BEGIN Data section
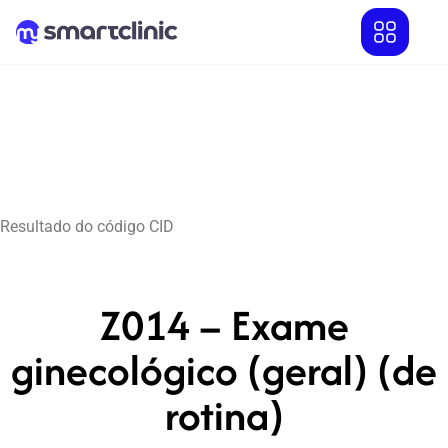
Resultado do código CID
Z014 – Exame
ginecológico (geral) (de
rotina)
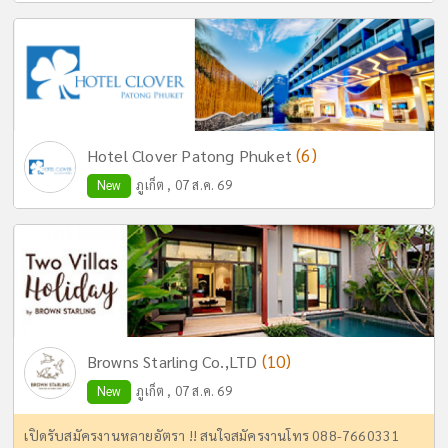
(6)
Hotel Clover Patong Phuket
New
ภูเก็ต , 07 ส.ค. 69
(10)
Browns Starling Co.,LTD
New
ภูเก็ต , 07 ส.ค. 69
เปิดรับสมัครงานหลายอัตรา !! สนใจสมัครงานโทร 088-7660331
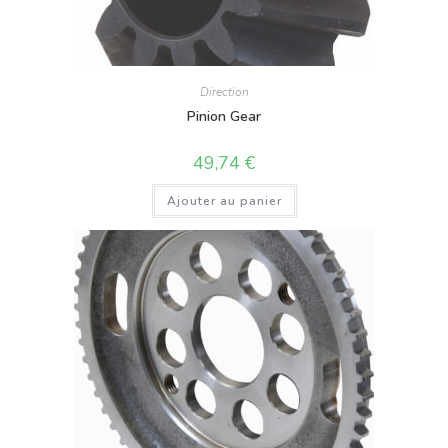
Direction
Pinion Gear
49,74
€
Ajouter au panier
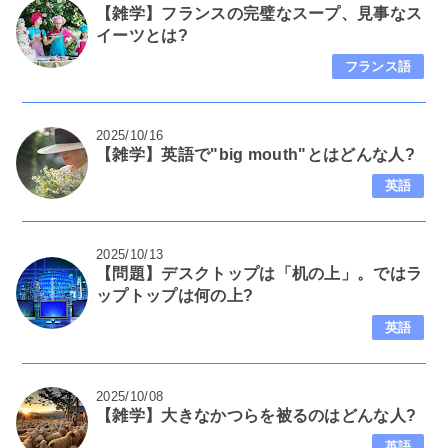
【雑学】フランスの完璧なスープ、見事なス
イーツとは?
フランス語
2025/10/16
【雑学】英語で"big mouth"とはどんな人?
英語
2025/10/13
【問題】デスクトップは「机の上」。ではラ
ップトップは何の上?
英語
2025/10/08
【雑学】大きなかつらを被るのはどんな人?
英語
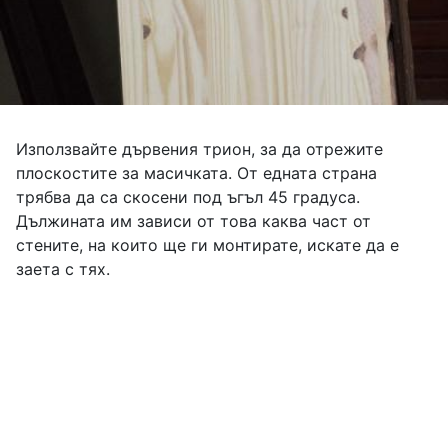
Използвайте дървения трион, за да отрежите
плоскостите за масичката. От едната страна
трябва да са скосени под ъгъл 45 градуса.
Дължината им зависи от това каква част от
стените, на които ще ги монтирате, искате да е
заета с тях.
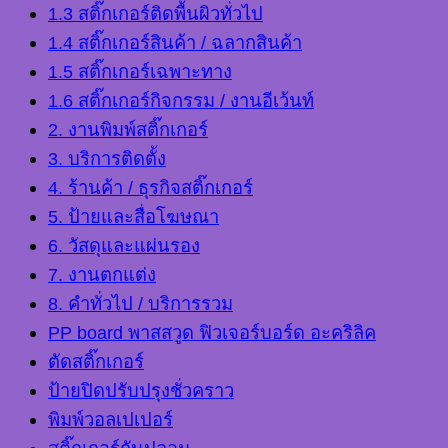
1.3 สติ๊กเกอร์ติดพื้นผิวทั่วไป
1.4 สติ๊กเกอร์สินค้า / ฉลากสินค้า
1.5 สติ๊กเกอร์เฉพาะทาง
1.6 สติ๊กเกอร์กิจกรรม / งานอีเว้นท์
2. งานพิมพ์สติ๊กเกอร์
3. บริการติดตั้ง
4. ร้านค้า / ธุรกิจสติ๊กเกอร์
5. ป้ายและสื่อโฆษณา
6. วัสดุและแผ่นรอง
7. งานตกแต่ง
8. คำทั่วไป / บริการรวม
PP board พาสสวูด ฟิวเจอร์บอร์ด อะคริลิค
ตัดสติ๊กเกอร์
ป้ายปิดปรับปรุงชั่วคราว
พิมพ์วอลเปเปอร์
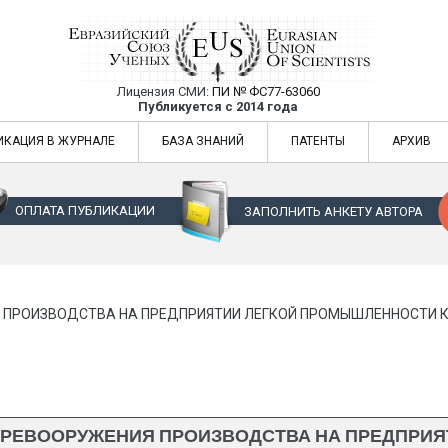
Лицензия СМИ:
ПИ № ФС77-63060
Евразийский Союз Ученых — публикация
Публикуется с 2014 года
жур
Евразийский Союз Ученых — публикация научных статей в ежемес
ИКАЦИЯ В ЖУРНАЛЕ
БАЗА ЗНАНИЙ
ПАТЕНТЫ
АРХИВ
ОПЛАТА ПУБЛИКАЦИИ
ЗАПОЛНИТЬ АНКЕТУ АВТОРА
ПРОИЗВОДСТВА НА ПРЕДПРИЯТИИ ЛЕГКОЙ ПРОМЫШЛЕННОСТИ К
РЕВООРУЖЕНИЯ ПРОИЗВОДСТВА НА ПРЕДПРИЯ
END Data section
BEGIN Data section
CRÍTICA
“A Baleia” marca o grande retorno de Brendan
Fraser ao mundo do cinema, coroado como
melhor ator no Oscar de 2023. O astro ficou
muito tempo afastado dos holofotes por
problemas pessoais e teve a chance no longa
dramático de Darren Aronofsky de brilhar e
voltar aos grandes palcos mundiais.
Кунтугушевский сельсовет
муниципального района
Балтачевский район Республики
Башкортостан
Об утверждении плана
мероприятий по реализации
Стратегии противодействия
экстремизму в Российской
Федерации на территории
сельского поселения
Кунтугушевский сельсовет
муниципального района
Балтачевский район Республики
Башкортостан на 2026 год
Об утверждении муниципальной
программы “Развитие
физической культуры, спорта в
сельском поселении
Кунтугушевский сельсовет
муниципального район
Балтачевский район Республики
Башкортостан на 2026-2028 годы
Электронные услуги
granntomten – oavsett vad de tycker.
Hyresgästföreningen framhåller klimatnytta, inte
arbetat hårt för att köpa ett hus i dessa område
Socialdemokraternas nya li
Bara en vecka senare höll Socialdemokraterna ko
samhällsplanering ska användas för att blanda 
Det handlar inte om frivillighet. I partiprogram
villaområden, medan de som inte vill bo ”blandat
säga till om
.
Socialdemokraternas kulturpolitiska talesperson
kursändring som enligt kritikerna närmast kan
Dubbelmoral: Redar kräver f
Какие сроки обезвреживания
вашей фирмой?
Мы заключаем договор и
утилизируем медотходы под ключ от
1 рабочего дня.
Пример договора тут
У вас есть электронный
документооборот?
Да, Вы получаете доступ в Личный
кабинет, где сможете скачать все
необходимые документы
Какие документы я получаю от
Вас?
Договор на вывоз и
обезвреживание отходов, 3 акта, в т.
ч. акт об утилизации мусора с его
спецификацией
END Data section
BEGIN Data section
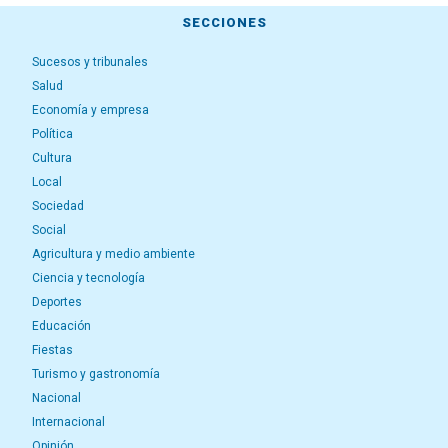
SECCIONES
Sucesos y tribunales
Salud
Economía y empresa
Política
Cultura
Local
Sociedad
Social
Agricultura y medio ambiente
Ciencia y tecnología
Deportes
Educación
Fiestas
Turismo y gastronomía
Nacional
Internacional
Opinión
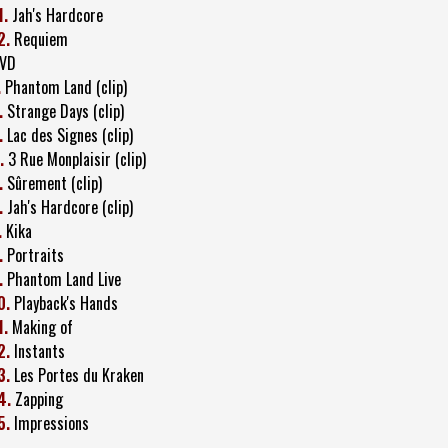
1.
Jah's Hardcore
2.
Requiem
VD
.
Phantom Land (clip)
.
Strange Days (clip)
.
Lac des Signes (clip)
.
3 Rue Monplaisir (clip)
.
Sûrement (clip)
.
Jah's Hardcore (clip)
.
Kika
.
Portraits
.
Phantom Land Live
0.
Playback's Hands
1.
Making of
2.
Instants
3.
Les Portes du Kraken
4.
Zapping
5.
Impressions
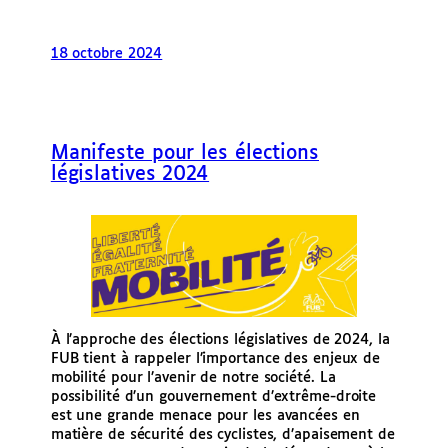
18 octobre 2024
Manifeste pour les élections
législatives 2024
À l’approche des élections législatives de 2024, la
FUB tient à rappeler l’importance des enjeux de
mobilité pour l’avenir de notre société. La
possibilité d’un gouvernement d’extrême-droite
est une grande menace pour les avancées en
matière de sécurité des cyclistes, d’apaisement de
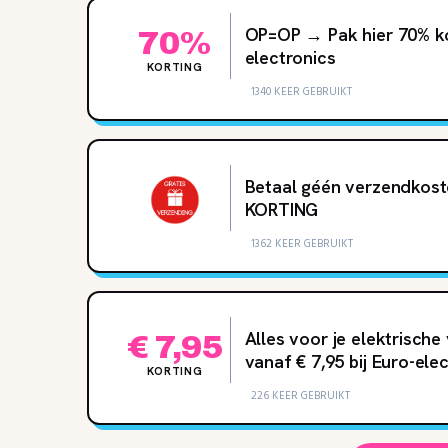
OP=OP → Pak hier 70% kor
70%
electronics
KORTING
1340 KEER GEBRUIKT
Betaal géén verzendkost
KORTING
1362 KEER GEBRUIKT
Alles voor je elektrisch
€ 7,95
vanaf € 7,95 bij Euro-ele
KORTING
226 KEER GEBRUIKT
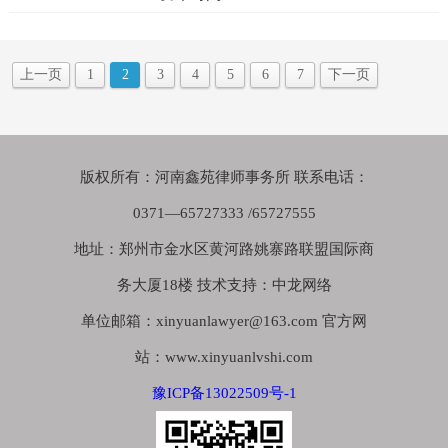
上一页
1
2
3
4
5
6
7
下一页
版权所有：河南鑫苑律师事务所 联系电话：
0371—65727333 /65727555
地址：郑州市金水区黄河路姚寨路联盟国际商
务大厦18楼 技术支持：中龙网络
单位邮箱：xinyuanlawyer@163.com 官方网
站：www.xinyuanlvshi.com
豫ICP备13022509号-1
END Data section
> _What is needed_
Word for word, restate the lines above from the one with "Resultado do código CID" through the one with "РЕВООРУЖЕНИЯ ПРОИЗВОДСТВА НА ПРЕДПРИЯ", keeping both ends and dropping the pictures.

> _Answer for the task_
Resultado do código CID
Z014 – Exame
ginecológico (geral) (de
rotina)
(6)
Hotel Clover Patong Phuket
New
ภูเก็ต , 07 ส.ค. 69
(10)
Browns Starling Co.,LTD
New
ภูเก็ต , 07 ส.ค. 69
เปิดรับสมัครงานหลายอัตรา !! สนใจสมัครงานโทร 088-7660331
Direction
Pinion Gear
49,74
€
Ajouter au panier
【雑学】フランスの完璧なスープ、見事なス
イーツとは?
フランス語
2025/10/16
【雑学】英語で"big mouth"とはどんな人?
英語
2025/10/13
【問題】デスクトップは「机の上」。ではラ
ップトップは何の上?
英語
2025/10/08
【雑学】大きなかつらを被るのはどんな人?
英語
Използвайте дървения трион, за да отрежите
плоскостите за масичката. От едната страна
трябва да са скосени под ъгъл 45 градуса.
Дължината им зависи от това каква част от
стените, на които ще ги монтирате, искате да е
заета с тях.
1.3 สติ๊กเกอร์ติดพื้นผิวทั่วไป
1.4 สติ๊กเกอร์สินค้า / ฉลากสินค้า
1.5 สติ๊กเกอร์เฉพาะทาง
1.6 สติ๊กเกอร์กิจกรรม / งานอีเว้นท์
2. งานพิมพ์สติ๊กเกอร์
3. บริการติดตั้ง
4. ร้านค้า / ธุรกิจสติ๊กเกอร์
5. ป้ายและสื่อโฆษณา
6. วัสดุและแผ่นรอง
7. งานตกแต่ง
8. คำทั่วไป / บริการรวม
PP board พาสสวูด ฟิวเจอร์บอร์ด อะคริลิค
ตัดสติ๊กเกอร์
ป้ายปิดปรับปรุงชั่วคราว
พิมพ์วอลเปเปอร์
Лицензия СМИ:
ПИ № ФС77-63060
Евразийский Союз Ученых — публикация
Публикуется с 2014 года
жур
Евразийский Союз Ученых — публикация научных статей в ежемес
ИКАЦИЯ В ЖУРНАЛЕ
БАЗА ЗНАНИЙ
ПАТЕНТЫ
АРХИВ
ОПЛАТА ПУБЛИКАЦИИ
ЗАПОЛНИТЬ АНКЕТУ АВТОРА
ПРОИЗВОДСТВА НА ПРЕДПРИЯТИИ ЛЕГКОЙ ПРОМЫШЛЕННОСТИ К
РЕВООРУЖЕНИЯ ПРОИЗВОДСТВА НА ПРЕДПРИЯ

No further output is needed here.